Infertility of unknown cause, recurrent miscarriages (more than two miscarriages), or intrauterine fetal death – all these situations require genetic counseling.

Genetic counseling helps identify potential causes of infertility.

During counseling, the geneticist will recommend genetic tests tailored to your particular situation. Afterwards, the fertility specialist will adapt your infertility treatment accordingly.

Genetic counseling is recommended before in vitro fertilization (IVF).

It helps couples understand genetic risks, family genetic inheritance, and the possible risks of embryonic abnormalities.

At Genesis Athens, genetic counseling is part of the standard protocol for personalized IVF.

What Is Genetic Counseling

Genetic counseling is a specialized consultation offered by a geneticist. It is essentially a process of evaluating personal or inherited genetic risks. The geneticist explains which genetic conditions might be passed on to your future child.

Genetic counseling is recommended before pregnancy.

Genetic counseling is carried out before the assisted reproduction procedure (IVF).

Genetic Counseling Before IVF

For patients dealing with infertility, genetic tests fall into two main categories:

• Preconception genetic testing (testing partners who intend to conceive)
• Preimplantation genetic testing (testing embryos created through IVF).
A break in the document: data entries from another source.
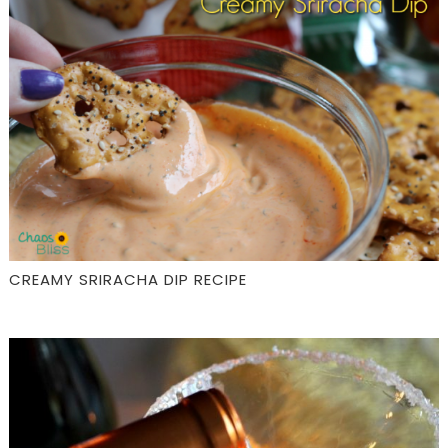
CREAMY SRIRACHA DIP RECIPE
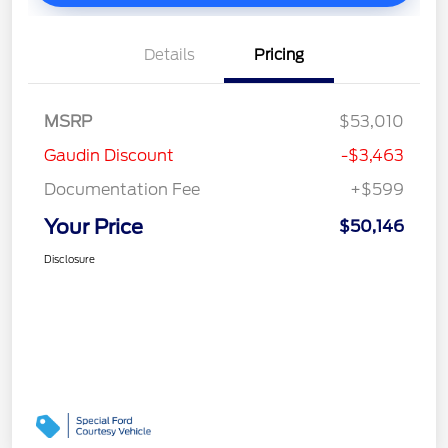
Details
Pricing
MSRP
$53,010
Gaudin Discount
-$3,463
Documentation Fee
+$599
Your Price
$50,146
Disclosure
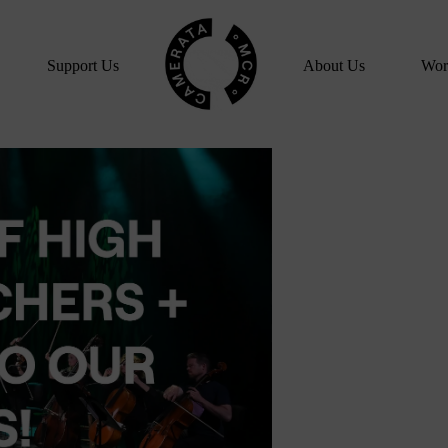
Home
Support Us
About Us
Wor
Why It Is Important Before IVF

Genetic evaluation:

• Guides decision-making for couples of advanced reproductive age or with a relevant genetic history.
• Increases the chances of implantation and reduces the rate of embryonic loss
• Identifies chromosomal abnormalities before embryo transfer
• Helps prevent the transmission of hereditary diseases

Who Should Have Genetic Counseling Before IVF

Genetic counseling and genetic testing are essential in the following situations:

• Couples with a history of hereditary diseases or chromosomal abnormalities. Genetic counseling informs you about the risk of passing genetic diseases to your child.
• Couples who are carriers of genetic conditions. If both partners are carriers of the same genetic condition, a genetic consultation is mandatory.
• Recurrent miscarriages. After two or more miscarriages, genetic counseling is recommended. Most likely, the cause of these miscarriages is genetic and not related to structural abnormalities of the female reproductive system.
• Women over 35 years of age. Maternal age above 35 is associated with a higher risk of chromosomal abnormalities.
• Abnormal results on embryo screening.

Genesis Athens Clinic offers genetic counseling in collaboration with EU-accredited laboratories.
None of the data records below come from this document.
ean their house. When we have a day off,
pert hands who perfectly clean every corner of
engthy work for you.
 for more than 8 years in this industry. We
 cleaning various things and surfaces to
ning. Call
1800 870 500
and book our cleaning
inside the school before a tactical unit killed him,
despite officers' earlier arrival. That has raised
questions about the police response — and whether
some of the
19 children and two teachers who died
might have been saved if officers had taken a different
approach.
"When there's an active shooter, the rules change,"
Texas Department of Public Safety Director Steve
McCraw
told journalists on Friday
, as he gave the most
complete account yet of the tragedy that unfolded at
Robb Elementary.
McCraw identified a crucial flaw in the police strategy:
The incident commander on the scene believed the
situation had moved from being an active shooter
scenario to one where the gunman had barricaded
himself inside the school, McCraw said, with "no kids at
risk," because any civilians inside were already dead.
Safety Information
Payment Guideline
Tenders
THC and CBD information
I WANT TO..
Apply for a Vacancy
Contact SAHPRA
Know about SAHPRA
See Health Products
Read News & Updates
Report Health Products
Stages of Genetic Counseling

Collecting Family and Medical History

The geneticist will ask you about your personal medical history. Ideally, this consultation should include both partners.

The geneticist is also interested in the medical history of your close and extended family. You will be asked about any illnesses affecting your parents, grandparents, siblings, or children.

Evaluating Individual Genetic Risk

Assessment of your individual genetic risk is done through tailored tests. These tests are performed on blood or saliva samples.

Recommending Specific Genetic Tests

Preconception genetic testing (before pregnancy)

Preconception genetic screening identifies increased risks of genetic disorders related to age, family history, and congenital malformations. However, no single test can accurately predict the risk of all possible defects in a child. Congenital malformations linked to environmental or toxic exposures, as well as random malformations, do not have a genetic basis.

The two main types of preconception genetic testing are:

1. Chromosomal karyotype: A karyotype is a diagnostic blood test that examines the size, shape, and number of a person’s chromosomes. Chromosomes contain genes. Genes are parts of DNA passed on to children from two sources: egg and sperm. They contain information that determines a person’s unique traits – height, eye color, and the risk of genetic diseases. Humans have 46 chromosomes, grouped into 23 pairs. One chromosome in each pair comes from the egg, and the other from the sperm.
2. Carrier screening / extended carrier screening: Carrier screening is a genetic test performed on DNA extracted from a saliva or blood sample. Its purpose is to determine whether a person is a carrier of a genetic condition that could be passed on to their children.
   
   There are two main ways in which genetic diseases are inherited:
   • Autosomal recessive inheritance is a type of genetic disease that can appear in a child if both the sperm and the egg carry the same disease.
   
   Pre-conception screening for these diseases can reveal increased reproductive risks. We recommend carrier screening to all patients. These screening panels may include high-risk diseases such as:
   • Spinal muscular atrophy
   • Cystic fibrosis
   • Tay–Sachs disease
   • Fragile X syndrome
   • Hemoglobinopathies (a group of inherited blood disorders that affect the production or structure of hemoglobin, the protein in red blood cells that carries oxygen)

Interpreting the Results and Planning IVF

Once you receive your genetic test results, you will meet with the fertility specialist to adapt your IVF protocol and to decide which embryos will be selected for transfer.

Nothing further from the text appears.